みかんの自主練習

 夢のふくろうカフェは、いくつもの部屋に繋がっている。カフェに入って左側の扉を開けると、そこは物置兼休憩室になっている。さらにその部屋の奥にも扉があり、そこを開けるとトレーニングルームとなっている。


 トレーニングルームは、体育館のような内装で、広くてなにもない。そんな部屋の真ん中に、一人の少年が立っていた。


 クリーム色をした髪から覗く金色の目が前を見ている。その瞳をおもむろに閉じて、頭の中でイメージを膨らませる。


「エリア、荒野。強さ、強。数、百匹……」


 頭の中で言葉を唱えるように呟き、目を開ける。するとそこは、さきほどまでの体育館のような場所ではなく、広い荒野となっていた。
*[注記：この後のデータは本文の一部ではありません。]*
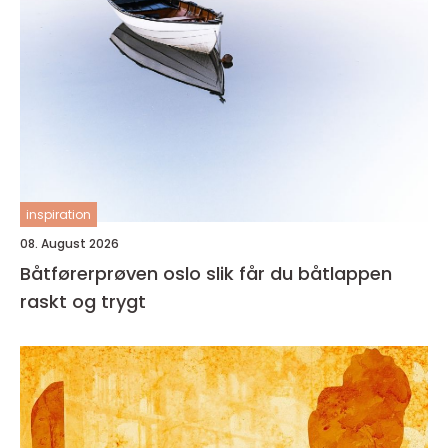
inspiration
08. August 2026
Båtførerprøven oslo slik får du båtlappen
raskt og trygt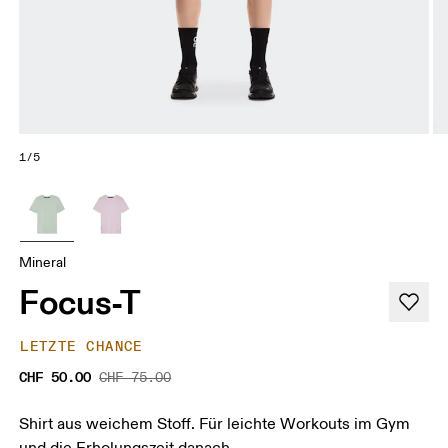
1/5
Mineral
Focus-T
LETZTE CHANCE
CHF 50.00
CHF 75.00
Shirt aus weichem Stoff. Für leichte Workouts im Gym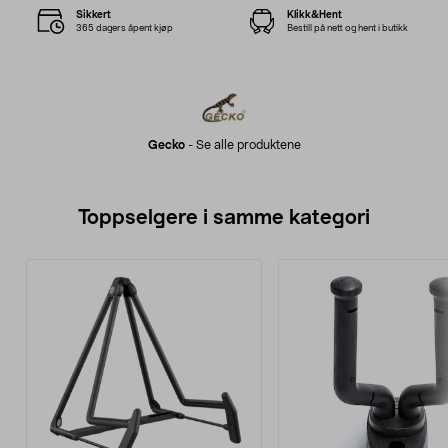
Sikkert
Klikk&Hent
365 dagers åpent kjøp
Bestill på nett og hent i butikk
Gecko
-
Se alle produktene
Toppselgere i samme kategori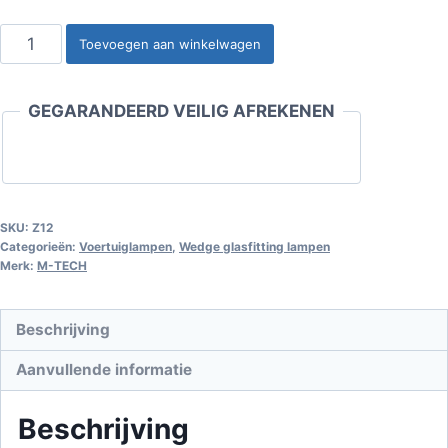
Wedge
Toevoegen aan winkelwagen
glasfitting
lamp
GEGARANDEERD VEILIG AFREKENEN
T10
W5W
5W
12V
aantal
SKU:
Z12
Categorieën:
Voertuiglampen
,
Wedge glasfitting lampen
Merk:
M-TECH
Beschrijving
Aanvullende informatie
Beschrijving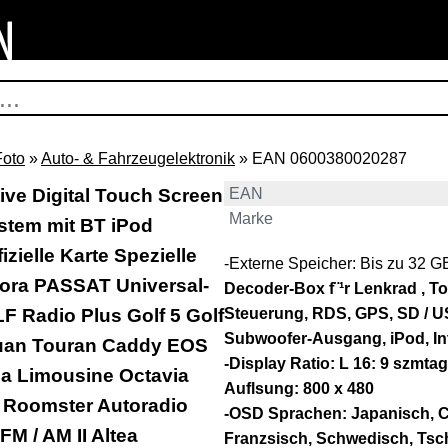
Foto
»
Auto- & Fahrzeugelektronik
» EAN 0600380020287
ve Digital Touch Screen
EAN
Marke
tem mit BT iPod
zielle Karte Spezielle
-Externe Speicher: Bis zu 32 G
ora PASSAT Universal-
Decoder-Box f¨¹r Lenkrad , T
Radio Plus Golf 5 Golf
Steuerung, RDS, GPS, SD / US
Subwoofer-Ausgang, iPod, Int
guan Touran Caddy EOS
-Display Ratio: L 16: 9 szmta
a Limousine Octavia
Auflsung: 800 x 480
 Roomster Autoradio
-OSD Sprachen: Japanisch, C
FM / AM II Altea
Franzsisch, Schwedisch, Tsch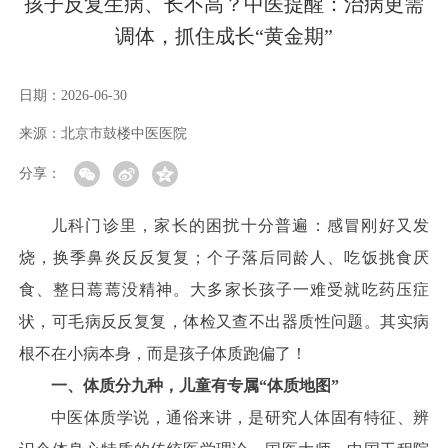
孩子反复生病、长不高？中医提醒：治病更需
调体，抓住成长“黄金期”
日期：
2026-06-30
来源：
北京市鼓楼中医医院
分享：
儿科门诊里，家长的困扰十分普遍：感冒刚好又发
烧，换季鼻炎反反复复；个子落后同龄人、吃饭挑食厌
食、整日蔫蔫没精神。大多家长孩子一难受就吃药压症
状，可毛病反反复复，体检又查不出器质性问题。其实病
根不在小病本身，而是孩子体质跑偏了！
一、体质分九种，儿童有专属“体质地图”
中医体质学说，通俗来讲，是研究人体固有特征、辨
岩陰や上空、砂の中から、人の倍ほどある大きさのネズミの姿をした夢鼠が次々と湧いて出てくる。


「全部ぶっ倒してあげるよ!」


 カフェの制服姿のまま、少年は背中から生える自分の翼から二枚の羽を抜く。両手にひとつずつ握られた羽は、拳銃へと形を変えた。二丁の銃を構え、迫り来る夢鼠に向かって引き金を引く。


 銃声が、荒野を模したトレーニングルームに鳴り響く。少年は両手の銃をそれぞれ前へ、横へ、後ろへと移動させながら、流れるように弾丸を撃ち込んでいく。弾丸はどれも夢鼠の額へと的確に当たり、夢鼠は弾けるようにして光の粒子を散らしながら消えていった。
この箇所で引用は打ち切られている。